The causes of infertility are not always easily recognizable. Our specialists may recommend a variety of diagnostic tests that can help determine how to proceed. We begin with a one-on-one consultation, a medical history review, and baseline tests for each partner, to evaluate female hormone levels and egg quality, and male sperm count.
Please bring your medical records to your first appointment. These records contain important information about your personal and family health history, your gynecologic history, and any previous infertility work-ups and treatment. Dr. Miller will reference this important data when planning your treatment.
Given the importance of the ground covered during the work-up stage, we strongly ecnourage both partners to attend. Once your work-up is complete, our physicians will meet with you and your partner to discuss the findings and recommended treatment plan.
WHEN TO SEE A DOCTOR
The National Infertility Association says that most physicians will recommend that couples try to conceive for a year before seeking medical assistance. They also state that if a woman is over 30, has a history of pelvic disease, miscarriage, painful menstruation, irregular cycles, or if her partner has a low sperm count, they may want to seek professional advice sooner.
HOW TO CHOOSE A SPECIALIST
Choosing the right place for infertility treatment is very important. According to the American Society for Reproductive Medicine, there are certain points that need to be considered when making that choice:
- Qualifications and experience of the people who work in the facility
- Types of patients being treated (this can have an effect on a program’s pregnancy success rate; e.g., couples over forty are less likely to get pregnant than younger couples)
- Support services available – some programs may just have IVF or GIFT or they may combine more than one, but you want to be sure they have all services that you may need
- Documentation to support their success rates
- Details about the guidelines they follow, lab accreditations, and statistic reporting
Click here to find the best infertility treatment clinics.
Tests may include:
- Semen analysis to evaluate ejaculate; the specimen is collected after 2 to 3 days of complete abstinence to determine volume and viscosity of semen and sperm count, motility, swimming speed, and shape.

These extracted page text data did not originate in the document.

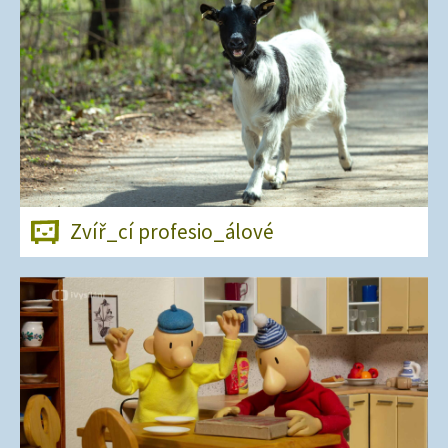
Zvíř_cí profesio_álové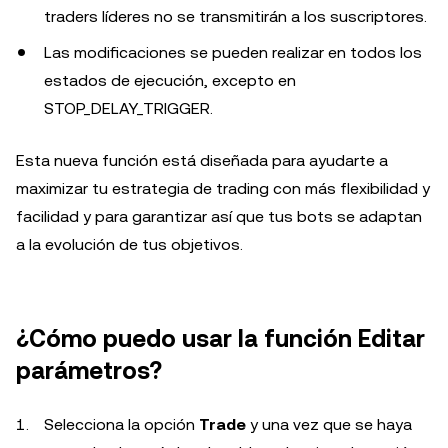
traders líderes no se transmitirán a los suscriptores.
Las modificaciones se pueden realizar en todos los
estados de ejecución, excepto en
STOP_DELAY_TRIGGER.
Esta nueva función está diseñada para ayudarte a
maximizar tu estrategia de trading con más flexibilidad y
facilidad y para garantizar así que tus bots se adaptan
a la evolución de tus objetivos.
¿Cómo puedo usar la función Editar
parámetros?
Selecciona la opción
Trade
y una vez que se haya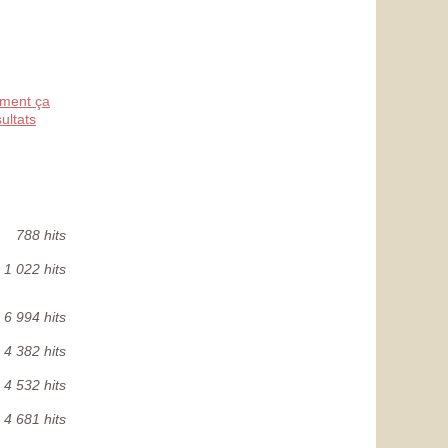
mment ça
ultats
788 hits
1 022 hits
6 994 hits
4 382 hits
4 532 hits
4 681 hits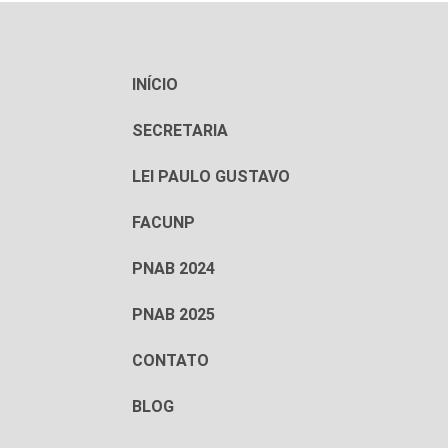
INÍCIO
SECRETARIA
LEI PAULO GUSTAVO
FACUNP
PNAB 2024
PNAB 2025
CONTATO
BLOG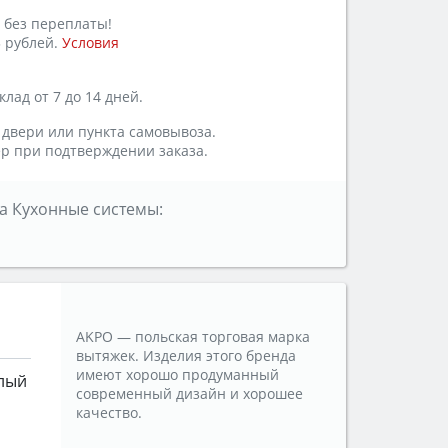
 без переплаты!
 рублей.
Условия
лад от 7 до 14 дней.
 двери или пункта самовывоза.
р при подтверждении заказа.
а Кухонные системы:
AKPO — польская торговая марка
вытяжек. Изделия этого бренда
имеют хорошо продуманный
лый
современный дизайн и хорошее
качество.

- Postcoital test (PCT) — to evaluate sperm-cervical mucus interaction through analysis of cervical mucus collected 2 to 8 hours after the couple has intercourse.
- Measuring serum progesterone (blood test)

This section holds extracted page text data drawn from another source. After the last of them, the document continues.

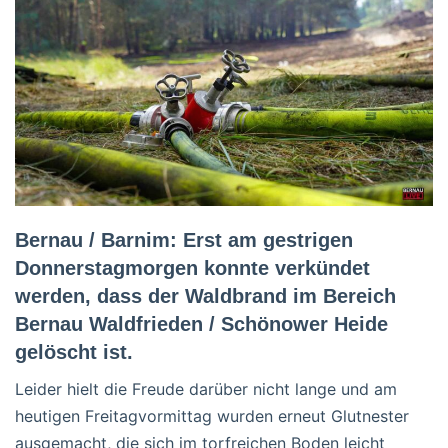
Bernau / Barnim: Erst am gestrigen
Donnerstagmorgen konnte verkündet
werden, dass der Waldbrand im Bereich
Bernau Waldfrieden / Schönower Heide
gelöscht ist.
Leider hielt die Freude darüber nicht lange und am
heutigen Freitagvormittag wurden erneut Glutnester
ausgemacht, die sich im torfreichen Boden leicht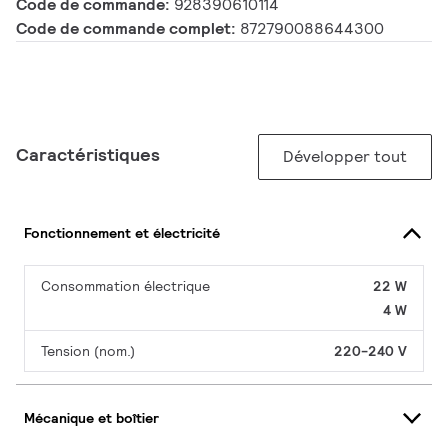
Code de commande:
928390610114
Code de commande complet:
872790088644300
Caractéristiques
Développer tout
Fonctionnement et électricité
Consommation électrique
22 W
4 W
Tension (nom.)
220-240 V
Mécanique et boîtier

- Endometrial biopsy to determine response of the uterine lining.
- Testicular biopsy (rarely done)
- Measuring urinary luteinizing hormone by using kits commercially available for home use to predict ovulation and assist with timing of intercourse.
- Serum hormonal levels (blood tests) for either or both partners. For women this may include estrogen, TSH, prolactin, inhibin B, antimullerian hormones, LH, and FSH. For men tests may include LH, FSH, TSH, prolactin, and testosterone.
- Hysterosalpingography (HSG) — X-ray procedure done with contrast dye that enables evaluation of potential transport from the cervix through the uterus and fallopian tubes.
- Laparoscopy to allow direct visualization of the pelvic cavity.
- Hysterosonogram – an ultrasound test involving filling the uterine cavity with saline to evaluate for abnormalities.
- Ultrasound to evaluate uterine health.